Tuesday, February 04, 2020
Clouds Sweeping Distant Mountains
The Guide to Capturing a Plum Blossom by Sung Po-jen is the world’s earliest-known printed art book, published in 1238. Only one copy seems to have survived the Mongol invasion of 1276 and this eventually came to be owned by the 16th century artist Wen Cheng-ming (Wen Zhengming), who I have mentioned here before in connection with his painting Garden of the Inept Administrator. This copy disappeared from view until it was found in 1801 in a Peking antique market by a connoisseur who recognised its importance and had it reprinted. There is an English translation by Red Pine, published in a lovely edition by the Copper Canyon Press. Sung Po-jen's book takes the form of one hundred ink drawings, showing a plum blossom in all its stages from budding to opening, flowering, fading and forming fruit. Each is accompanied by a short poem on a subject suggested by the shape of the blossom. Thus there are poems on bowls and drinking vessels, hats, birds, insects, fruit, shells, an ancient coin, an arrow head, a zither pick, a hanging bell, a fan and a jade dipper.
Some of the poem titles evoke actual landscapes and moments of time, suggested by nothing more than the simple form of a single branch and flower. 'Lone Goose Calling to the Moon', 'New Lily Pads in Pouring Rain', 'Crow Landing on a Tree in Winter...' Poem 78 in the sequence is called 'Clouds Sweeping Distant Mountains'. Looking at the accompanying image (left), I can start to see it. Through this visual metaphor Sung's plum blossom becomes a kind of landscape drawing.

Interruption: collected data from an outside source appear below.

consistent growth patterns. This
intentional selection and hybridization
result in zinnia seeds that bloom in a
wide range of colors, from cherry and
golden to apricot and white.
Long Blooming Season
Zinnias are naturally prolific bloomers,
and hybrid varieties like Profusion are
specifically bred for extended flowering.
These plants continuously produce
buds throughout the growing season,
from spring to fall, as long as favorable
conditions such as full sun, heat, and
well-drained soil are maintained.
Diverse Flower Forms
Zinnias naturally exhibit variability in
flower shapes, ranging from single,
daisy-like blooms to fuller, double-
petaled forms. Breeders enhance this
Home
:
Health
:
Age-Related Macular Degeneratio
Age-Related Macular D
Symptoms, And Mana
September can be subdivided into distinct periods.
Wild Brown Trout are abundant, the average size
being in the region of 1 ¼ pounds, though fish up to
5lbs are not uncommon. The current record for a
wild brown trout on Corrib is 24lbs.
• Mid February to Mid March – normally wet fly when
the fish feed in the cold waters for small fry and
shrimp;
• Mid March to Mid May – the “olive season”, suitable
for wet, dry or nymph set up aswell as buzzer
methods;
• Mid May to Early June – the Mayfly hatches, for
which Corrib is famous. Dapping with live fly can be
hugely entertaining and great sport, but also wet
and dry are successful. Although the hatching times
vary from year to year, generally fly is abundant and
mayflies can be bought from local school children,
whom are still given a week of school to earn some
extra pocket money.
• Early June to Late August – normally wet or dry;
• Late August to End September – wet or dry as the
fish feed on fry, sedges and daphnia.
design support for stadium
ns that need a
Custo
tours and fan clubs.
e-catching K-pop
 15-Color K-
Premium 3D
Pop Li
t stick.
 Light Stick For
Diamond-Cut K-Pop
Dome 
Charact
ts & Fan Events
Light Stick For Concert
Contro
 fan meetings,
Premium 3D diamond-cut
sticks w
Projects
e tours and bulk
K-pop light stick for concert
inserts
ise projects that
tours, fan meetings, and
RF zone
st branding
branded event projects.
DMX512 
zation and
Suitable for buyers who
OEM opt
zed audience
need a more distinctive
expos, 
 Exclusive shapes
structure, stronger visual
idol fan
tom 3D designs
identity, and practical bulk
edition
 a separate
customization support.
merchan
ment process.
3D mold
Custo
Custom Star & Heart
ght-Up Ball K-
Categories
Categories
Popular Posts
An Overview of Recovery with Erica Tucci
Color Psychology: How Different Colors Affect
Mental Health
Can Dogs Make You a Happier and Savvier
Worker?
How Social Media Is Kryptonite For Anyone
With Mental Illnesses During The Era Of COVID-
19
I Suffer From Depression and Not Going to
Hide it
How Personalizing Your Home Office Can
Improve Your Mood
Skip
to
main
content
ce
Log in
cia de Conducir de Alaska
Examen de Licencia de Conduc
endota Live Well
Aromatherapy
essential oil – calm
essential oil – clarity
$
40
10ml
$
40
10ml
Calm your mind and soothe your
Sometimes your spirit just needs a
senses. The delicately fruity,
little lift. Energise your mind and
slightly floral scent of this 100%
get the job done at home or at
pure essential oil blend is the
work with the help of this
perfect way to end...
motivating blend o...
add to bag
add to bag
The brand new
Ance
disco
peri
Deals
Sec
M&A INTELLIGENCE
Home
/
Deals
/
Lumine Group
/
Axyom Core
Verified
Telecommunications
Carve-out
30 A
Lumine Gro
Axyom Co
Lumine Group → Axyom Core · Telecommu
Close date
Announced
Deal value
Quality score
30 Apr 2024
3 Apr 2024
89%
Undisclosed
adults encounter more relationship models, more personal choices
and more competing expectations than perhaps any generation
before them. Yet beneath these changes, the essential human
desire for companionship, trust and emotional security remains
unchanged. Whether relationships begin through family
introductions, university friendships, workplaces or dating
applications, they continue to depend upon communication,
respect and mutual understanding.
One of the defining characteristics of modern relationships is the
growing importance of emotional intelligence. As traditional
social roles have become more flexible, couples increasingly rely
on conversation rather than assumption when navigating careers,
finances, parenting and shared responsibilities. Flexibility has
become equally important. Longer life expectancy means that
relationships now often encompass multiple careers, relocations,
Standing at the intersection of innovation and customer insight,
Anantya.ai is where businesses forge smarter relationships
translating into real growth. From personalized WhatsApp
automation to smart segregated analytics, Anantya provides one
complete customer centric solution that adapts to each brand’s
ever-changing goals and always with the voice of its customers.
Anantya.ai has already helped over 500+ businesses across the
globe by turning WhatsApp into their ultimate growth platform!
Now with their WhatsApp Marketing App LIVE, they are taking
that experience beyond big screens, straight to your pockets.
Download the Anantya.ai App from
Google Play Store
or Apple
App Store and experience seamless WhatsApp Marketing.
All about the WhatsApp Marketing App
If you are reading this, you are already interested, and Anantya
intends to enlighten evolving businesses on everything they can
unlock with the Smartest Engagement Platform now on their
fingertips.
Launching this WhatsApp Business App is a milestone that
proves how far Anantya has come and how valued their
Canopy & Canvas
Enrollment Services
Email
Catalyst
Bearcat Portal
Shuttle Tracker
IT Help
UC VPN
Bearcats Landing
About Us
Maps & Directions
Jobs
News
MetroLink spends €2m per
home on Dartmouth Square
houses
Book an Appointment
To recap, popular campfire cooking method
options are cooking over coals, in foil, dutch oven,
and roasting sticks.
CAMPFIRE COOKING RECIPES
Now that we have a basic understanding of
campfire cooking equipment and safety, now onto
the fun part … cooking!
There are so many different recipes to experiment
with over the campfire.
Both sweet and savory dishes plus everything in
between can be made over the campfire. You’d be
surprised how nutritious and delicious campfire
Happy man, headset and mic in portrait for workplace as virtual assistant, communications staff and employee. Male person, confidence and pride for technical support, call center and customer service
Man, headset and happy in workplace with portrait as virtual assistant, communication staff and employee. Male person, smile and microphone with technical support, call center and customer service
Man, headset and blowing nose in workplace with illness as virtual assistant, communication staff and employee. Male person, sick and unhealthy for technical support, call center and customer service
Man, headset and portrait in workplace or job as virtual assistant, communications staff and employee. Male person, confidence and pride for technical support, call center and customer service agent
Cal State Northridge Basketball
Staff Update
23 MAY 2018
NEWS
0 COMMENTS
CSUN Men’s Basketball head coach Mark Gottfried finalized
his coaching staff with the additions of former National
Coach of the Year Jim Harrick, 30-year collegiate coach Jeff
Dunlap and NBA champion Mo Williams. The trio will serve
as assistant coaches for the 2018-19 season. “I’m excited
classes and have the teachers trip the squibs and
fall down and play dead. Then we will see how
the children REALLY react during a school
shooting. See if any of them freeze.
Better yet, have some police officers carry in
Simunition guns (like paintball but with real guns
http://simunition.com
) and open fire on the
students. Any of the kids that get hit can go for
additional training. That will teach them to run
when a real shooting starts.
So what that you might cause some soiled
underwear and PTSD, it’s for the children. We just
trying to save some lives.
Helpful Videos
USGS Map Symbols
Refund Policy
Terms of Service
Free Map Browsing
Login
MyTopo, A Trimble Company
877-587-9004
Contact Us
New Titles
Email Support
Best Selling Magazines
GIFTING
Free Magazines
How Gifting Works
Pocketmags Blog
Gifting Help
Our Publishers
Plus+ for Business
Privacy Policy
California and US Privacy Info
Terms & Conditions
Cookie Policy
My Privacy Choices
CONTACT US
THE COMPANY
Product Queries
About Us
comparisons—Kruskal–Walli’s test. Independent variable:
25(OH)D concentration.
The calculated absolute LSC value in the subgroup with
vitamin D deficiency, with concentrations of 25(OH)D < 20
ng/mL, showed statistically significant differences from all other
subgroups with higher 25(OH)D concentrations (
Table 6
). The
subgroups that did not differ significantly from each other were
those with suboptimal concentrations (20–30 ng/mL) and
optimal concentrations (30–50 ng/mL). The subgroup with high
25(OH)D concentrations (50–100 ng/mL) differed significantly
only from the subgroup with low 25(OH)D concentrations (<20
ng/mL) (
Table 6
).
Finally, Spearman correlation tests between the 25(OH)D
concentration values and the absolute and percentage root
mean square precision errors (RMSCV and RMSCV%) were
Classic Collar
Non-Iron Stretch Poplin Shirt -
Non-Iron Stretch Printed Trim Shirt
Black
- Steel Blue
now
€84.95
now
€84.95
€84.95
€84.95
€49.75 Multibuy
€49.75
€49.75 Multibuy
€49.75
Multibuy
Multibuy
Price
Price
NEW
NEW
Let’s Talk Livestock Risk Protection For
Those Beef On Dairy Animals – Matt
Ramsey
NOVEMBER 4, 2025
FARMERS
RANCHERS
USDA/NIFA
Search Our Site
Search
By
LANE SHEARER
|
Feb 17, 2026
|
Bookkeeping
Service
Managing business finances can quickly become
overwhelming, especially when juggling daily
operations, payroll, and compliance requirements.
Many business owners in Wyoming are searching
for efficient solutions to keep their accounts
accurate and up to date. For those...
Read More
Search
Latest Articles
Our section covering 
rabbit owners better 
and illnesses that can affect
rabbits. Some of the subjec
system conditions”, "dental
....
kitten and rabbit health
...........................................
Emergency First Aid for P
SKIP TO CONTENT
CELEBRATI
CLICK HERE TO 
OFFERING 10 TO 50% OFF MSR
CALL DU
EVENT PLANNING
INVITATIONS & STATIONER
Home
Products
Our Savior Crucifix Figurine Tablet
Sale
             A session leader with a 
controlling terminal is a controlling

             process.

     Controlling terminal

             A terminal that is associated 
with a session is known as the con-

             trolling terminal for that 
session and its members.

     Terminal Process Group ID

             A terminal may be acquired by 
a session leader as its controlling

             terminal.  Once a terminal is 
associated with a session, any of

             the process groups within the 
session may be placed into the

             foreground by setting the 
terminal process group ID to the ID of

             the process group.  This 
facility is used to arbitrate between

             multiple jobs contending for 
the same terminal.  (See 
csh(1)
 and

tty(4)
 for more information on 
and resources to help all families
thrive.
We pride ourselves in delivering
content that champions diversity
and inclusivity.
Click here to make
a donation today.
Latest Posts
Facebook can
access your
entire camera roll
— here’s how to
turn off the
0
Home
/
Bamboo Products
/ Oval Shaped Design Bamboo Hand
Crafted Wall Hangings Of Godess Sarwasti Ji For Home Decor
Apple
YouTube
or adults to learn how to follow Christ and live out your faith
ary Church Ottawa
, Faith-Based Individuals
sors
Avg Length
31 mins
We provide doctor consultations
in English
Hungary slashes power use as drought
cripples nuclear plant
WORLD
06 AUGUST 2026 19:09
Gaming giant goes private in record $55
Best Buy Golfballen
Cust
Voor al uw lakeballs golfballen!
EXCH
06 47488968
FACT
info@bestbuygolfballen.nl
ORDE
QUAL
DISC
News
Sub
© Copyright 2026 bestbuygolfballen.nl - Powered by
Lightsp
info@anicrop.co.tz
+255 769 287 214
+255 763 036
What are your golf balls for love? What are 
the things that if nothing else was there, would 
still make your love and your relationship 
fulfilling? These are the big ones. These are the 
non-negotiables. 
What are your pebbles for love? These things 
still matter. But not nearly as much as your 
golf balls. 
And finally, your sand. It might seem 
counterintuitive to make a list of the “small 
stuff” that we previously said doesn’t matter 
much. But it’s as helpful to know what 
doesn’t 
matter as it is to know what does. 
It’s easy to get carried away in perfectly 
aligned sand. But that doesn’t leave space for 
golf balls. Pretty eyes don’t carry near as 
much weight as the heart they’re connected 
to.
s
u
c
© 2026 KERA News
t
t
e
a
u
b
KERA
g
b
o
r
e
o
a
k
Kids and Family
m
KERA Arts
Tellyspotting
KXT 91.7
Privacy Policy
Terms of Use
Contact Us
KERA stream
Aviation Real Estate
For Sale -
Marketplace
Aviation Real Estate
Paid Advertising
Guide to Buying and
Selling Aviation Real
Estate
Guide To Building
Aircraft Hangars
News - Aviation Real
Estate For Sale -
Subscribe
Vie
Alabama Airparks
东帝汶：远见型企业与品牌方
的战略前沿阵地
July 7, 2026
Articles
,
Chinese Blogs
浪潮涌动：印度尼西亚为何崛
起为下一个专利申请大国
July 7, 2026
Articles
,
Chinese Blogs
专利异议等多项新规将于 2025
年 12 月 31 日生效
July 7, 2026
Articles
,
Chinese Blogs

The four lines of 'Clouds Sweeping Distant Mountains' each recall other the words of other poets. The first pictures clouds 'aimlessly rolling out of mountain caves' and refers to something T'ao Yuan-ming wrote (I mentioned T'ao last month in my post about We Ying-wu). The second, 'one wave and the slopes are gone' quotes a contemporary poet, Huang Keng, whose 'Evening Stroll in the West Garden in Spring', describes the disappearance of a mountain at sunset. The third refers to to a Tu Fu poem on the changeability of the sky: 'a turn of the hand and the clouds appear / another turn and they become rain'. And the last line, which mentions the 'demon of drought', is derived from 'River of Clouds', a poem in the earliest collection Chinese poetry, the Book of Songs.